What to do: In the data below, find each line carrying the string "Visit" and copy it out.

(Stored records)
=-=-=

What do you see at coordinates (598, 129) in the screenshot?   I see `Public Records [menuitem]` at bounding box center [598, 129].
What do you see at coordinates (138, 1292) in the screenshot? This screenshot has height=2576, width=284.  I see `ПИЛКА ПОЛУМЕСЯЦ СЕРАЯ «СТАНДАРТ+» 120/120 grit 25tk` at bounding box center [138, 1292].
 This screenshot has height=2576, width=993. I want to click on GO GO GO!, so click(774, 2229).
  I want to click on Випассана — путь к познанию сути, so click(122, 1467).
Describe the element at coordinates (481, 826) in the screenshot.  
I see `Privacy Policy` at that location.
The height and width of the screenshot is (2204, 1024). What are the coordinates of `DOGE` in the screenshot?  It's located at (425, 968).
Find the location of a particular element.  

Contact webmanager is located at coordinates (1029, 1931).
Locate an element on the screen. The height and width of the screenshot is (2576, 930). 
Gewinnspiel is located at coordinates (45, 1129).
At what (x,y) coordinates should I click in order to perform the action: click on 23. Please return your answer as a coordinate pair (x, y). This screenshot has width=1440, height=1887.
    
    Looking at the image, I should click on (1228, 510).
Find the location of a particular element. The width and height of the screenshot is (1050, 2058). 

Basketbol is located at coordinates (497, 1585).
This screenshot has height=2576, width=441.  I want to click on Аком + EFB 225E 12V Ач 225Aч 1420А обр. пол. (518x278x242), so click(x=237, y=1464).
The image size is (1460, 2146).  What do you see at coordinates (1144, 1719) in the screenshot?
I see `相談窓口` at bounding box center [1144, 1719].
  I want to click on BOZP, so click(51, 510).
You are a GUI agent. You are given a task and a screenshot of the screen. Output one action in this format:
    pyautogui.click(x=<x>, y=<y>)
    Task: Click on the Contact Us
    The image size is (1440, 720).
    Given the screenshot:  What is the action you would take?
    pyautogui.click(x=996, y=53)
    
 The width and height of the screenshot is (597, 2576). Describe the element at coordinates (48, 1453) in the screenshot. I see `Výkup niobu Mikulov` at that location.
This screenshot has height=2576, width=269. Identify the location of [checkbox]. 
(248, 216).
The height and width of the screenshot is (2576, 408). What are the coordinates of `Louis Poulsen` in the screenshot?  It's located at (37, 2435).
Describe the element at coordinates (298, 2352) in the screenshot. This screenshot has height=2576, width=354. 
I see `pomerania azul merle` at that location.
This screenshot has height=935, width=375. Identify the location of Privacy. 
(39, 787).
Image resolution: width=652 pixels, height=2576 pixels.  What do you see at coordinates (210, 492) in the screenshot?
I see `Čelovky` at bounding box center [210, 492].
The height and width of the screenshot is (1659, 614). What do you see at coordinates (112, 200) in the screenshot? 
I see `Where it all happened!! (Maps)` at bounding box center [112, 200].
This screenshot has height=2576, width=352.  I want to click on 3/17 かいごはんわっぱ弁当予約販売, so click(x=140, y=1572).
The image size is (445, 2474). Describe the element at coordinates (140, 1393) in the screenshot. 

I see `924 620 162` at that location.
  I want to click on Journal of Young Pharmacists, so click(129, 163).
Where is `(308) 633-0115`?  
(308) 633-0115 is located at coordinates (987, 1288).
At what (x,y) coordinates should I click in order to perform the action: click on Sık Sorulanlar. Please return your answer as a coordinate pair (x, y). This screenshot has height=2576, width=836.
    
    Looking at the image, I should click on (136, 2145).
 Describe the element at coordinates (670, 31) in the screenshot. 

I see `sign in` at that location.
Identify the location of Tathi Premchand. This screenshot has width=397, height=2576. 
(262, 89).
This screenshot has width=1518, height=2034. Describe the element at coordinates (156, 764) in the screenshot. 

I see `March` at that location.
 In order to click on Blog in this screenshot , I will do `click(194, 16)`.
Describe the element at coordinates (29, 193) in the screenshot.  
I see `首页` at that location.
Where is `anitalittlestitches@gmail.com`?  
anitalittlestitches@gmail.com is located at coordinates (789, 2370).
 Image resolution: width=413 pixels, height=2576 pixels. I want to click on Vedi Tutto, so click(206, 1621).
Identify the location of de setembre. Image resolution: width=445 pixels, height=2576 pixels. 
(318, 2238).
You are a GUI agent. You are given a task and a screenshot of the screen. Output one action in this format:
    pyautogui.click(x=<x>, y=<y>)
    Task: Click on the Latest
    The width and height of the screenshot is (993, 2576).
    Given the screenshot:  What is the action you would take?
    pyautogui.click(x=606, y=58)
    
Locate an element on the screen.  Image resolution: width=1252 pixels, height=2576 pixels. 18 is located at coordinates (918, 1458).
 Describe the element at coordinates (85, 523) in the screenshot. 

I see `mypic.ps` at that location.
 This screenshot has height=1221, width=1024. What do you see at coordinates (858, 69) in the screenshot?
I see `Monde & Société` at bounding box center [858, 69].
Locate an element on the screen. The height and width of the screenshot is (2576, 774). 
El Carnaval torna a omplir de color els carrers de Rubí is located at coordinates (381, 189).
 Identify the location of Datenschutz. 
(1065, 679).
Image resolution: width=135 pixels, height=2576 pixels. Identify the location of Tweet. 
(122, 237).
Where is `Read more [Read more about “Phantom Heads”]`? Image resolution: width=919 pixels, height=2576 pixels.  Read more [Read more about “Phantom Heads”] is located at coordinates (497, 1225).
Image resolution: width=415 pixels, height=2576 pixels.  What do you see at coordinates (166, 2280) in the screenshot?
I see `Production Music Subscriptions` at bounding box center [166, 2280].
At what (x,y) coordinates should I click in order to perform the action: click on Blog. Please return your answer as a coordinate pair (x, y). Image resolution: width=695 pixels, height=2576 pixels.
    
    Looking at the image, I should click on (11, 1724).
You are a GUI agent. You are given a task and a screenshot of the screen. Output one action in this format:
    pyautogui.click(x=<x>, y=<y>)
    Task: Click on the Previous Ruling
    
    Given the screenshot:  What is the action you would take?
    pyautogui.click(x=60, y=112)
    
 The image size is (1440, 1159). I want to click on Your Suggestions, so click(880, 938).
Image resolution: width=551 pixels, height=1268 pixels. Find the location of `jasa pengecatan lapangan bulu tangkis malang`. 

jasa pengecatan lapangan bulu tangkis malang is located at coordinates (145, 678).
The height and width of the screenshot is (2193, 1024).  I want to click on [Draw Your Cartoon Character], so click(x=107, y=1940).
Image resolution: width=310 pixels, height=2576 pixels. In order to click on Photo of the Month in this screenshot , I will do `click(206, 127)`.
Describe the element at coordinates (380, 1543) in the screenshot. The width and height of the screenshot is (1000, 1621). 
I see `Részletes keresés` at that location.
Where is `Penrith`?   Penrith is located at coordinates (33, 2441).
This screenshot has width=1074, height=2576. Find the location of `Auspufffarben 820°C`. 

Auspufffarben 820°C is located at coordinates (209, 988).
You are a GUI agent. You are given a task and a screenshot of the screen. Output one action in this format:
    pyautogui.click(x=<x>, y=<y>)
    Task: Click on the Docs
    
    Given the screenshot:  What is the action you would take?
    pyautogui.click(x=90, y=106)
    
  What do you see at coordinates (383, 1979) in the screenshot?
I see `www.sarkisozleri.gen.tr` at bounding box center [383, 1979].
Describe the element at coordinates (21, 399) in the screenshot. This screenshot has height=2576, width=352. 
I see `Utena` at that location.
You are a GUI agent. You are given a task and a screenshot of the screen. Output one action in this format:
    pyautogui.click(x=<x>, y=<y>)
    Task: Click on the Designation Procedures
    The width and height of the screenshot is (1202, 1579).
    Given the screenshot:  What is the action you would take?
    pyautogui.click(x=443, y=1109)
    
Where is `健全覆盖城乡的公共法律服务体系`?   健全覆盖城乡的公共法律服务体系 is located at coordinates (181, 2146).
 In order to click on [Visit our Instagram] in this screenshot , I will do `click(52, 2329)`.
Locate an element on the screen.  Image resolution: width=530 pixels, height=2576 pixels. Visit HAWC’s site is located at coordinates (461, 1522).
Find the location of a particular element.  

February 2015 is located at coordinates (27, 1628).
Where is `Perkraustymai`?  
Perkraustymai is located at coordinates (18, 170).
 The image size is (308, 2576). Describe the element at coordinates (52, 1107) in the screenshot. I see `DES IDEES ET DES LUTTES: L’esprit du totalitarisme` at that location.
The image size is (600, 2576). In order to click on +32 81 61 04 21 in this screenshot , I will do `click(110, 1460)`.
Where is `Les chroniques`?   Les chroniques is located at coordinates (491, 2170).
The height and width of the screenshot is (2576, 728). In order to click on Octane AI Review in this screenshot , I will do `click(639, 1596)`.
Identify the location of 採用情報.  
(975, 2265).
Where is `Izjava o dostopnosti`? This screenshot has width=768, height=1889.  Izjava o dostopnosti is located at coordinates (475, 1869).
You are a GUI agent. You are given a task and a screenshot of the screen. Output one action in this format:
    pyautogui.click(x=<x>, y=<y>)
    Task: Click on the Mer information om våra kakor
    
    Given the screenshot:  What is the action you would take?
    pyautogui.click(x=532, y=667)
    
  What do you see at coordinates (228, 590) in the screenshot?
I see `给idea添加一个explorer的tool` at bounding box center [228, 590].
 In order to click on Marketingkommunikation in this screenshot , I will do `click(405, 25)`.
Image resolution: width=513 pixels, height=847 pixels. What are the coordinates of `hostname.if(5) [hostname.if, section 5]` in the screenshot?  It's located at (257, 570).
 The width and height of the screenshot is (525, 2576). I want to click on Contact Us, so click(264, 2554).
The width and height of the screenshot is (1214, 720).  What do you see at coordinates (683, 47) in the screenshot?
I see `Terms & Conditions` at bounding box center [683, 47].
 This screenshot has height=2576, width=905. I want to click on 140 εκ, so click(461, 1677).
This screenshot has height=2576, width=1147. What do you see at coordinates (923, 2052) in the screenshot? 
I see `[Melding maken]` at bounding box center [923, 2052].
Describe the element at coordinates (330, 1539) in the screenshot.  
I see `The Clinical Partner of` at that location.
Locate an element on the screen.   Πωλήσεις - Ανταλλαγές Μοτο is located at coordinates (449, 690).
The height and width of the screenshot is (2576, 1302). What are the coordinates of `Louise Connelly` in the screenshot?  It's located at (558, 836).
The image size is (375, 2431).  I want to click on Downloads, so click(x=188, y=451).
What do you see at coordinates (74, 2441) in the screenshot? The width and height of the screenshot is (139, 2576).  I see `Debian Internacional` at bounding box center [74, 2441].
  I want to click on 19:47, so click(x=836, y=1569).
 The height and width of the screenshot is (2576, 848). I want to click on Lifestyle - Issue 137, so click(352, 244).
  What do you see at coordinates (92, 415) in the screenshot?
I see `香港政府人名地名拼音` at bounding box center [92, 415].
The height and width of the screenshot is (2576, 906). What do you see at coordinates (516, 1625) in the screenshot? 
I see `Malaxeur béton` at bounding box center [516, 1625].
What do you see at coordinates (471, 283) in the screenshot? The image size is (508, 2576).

=-=-=

Result of this exercise:
 In order to click on [Visit our Instagram] in this screenshot , I will do `click(52, 2329)`.
Locate an element on the screen.  Image resolution: width=530 pixels, height=2576 pixels. Visit HAWC’s site is located at coordinates (461, 1522).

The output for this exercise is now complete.